**WHAT IS REQUIRED:** Search the records for the string "fill" and report how many lines contain it, with nothing else.

**INPUT:**
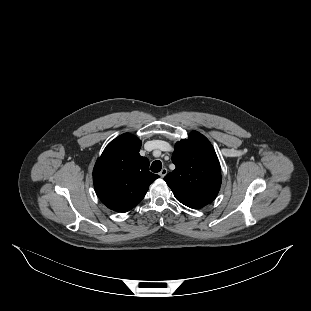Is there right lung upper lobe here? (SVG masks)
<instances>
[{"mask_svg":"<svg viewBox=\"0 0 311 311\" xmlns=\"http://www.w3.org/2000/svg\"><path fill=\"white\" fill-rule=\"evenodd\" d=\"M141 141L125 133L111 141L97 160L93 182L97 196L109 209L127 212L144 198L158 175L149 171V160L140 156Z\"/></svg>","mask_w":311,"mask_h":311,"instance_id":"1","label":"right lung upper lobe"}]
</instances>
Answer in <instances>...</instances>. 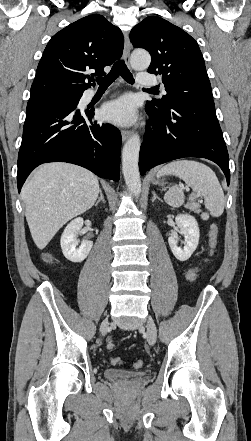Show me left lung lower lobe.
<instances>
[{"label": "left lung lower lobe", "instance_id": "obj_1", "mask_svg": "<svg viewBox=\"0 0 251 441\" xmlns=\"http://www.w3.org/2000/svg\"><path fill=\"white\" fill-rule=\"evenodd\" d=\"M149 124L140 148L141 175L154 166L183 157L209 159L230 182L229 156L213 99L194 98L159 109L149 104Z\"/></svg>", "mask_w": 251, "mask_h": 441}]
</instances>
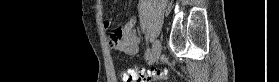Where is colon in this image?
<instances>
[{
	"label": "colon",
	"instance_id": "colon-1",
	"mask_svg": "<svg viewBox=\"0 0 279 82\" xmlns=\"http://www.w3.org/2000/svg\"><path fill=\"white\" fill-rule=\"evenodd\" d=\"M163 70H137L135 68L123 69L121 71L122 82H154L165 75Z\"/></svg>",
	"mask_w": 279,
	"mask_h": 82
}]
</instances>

**EXERCISE SOLUTION:** 3